Many South African music lovers will flock to see R&B star Chris Brown perform in December. A man who assaulted pop superstar Rihanna in 2009, she was his girlfriend at the time. Unless you’ve been living under a rock these last few years, you know a few vivid details about the assault. You may have seen pictures of Rihanna’s bruised face, read about blood in her mouth as he continued to beat, strangle and threaten her while driving. Pictures and the details of the charge sheet made their rounds through mainstream media outlets and went viral on social media. For a quick summary you can read this. Or you just google the whole ugly saga.

Since then we’ve been subjected to suggestions that Rihanna may have taken him back as boyfriend/lover/friend after forgiving him. She was on Oprah recently and it was widely circulated that even her father felt warmth and sympathy for Brown. We’ve been told of how Brown grew up in a violent home and that his own violence is explained by this past. After all, violated children sometimes turn into violent people, right?
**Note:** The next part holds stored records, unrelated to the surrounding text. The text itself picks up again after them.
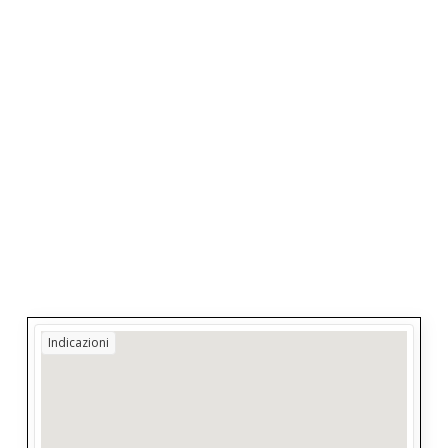
Indicazioni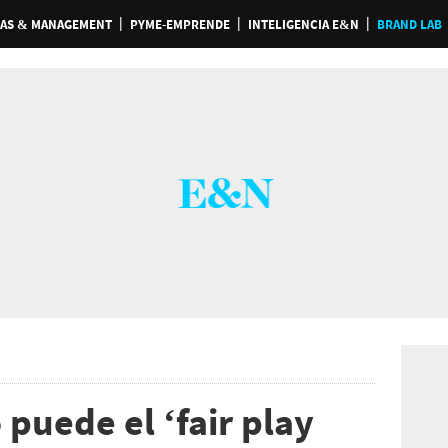
AS & MANAGEMENT
PYME-EMPRENDE
INTELIGENCIA E&N
BRAND LAB
puede el ‘fair play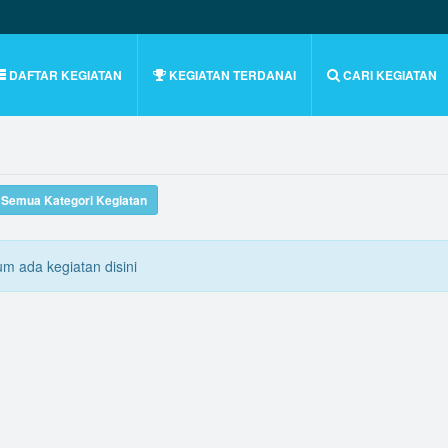
DAFTAR KEGIATAN
KEGIATAN TERDANAI
CARI KEGIATAN
t Semua Kategori Kegiatan
um ada kegiatan disini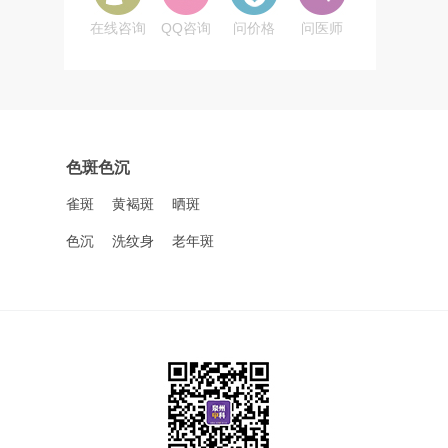
在线咨询
QQ咨询
问价格
问医师
色斑色沉
雀斑
黄褐斑
晒斑
色沉
洗纹身
老年斑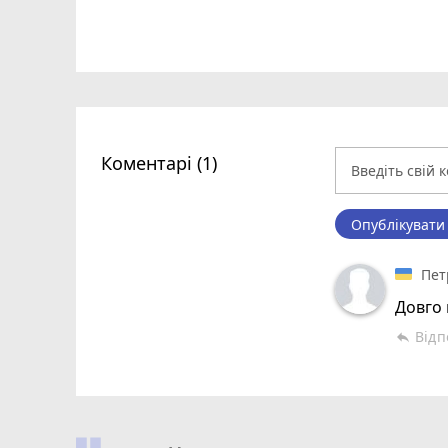
Коментарі (1)
Опублікувати
Пет
Довго 
Відп
reply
This means Brown’s South African fans are supporting him with full knowledge of his record. Indeed, many who are vocal about their support to end gender-based violence in South Africa, will buy tickets as part of the partying that characterises the “festive season”. South Africans are not renowned for their healthy sense of irony. Nor do we hold violent men accountable. We simply like to march against violence against women but we are generally loathe to intervene and condemn it when it actually happens. We don’t really like to denounce men who beat and/or rape women. We do often judge and badmouth abused women. So much commentary has focused on what Rihanna and her family feel or do not feel. If I had a rand for every time I heard “but women are their worst enemies in such cases” I would be a rich woman.
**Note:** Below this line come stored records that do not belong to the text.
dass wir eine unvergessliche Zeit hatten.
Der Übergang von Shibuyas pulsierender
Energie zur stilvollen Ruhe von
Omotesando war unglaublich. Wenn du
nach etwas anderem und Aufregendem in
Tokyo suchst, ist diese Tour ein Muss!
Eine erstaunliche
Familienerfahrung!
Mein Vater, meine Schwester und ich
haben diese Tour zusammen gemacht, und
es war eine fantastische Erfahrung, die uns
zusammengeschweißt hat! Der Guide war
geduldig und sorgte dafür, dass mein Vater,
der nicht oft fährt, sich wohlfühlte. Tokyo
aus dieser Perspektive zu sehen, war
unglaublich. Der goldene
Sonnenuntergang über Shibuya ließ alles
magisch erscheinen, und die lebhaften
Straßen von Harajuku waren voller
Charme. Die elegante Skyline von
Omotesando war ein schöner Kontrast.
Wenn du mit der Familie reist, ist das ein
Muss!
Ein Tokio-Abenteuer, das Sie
Feminists, gender activists and people opposed to violence elsewhere in the world have not found this such a complicated issue. In Guyana, several women’s rights activists made it very clear that Brown was not welcome in Georgetown to perform on December 26. The Code Red for Gender Justice website outlined that although there was disagreement over the Guyanese government’s decision to welcome Brown to Guyana in order to boost tourism to the Caribbean country, those critical of Brown’s tour and the Guyanese government’s insensitivity did not mince their words. It quoted Guyanese feminist columnist Stella Ramsaroop saying that the “decision to bring Chris Brown to entertain Guyana is a slap in the face to every single victim of domestic violence in the country”. Sukree Boodram of the Caribbean American Domestic Violence Awareness said “as the grim situation on domestic violence has become a staple part of Guyana’s everyday life and landscape, I believe that having a known abuser perform, gives credit to him and sends an unspoken message that it is okay to beat up on your wife or girlfriend and still stay popular and famous”.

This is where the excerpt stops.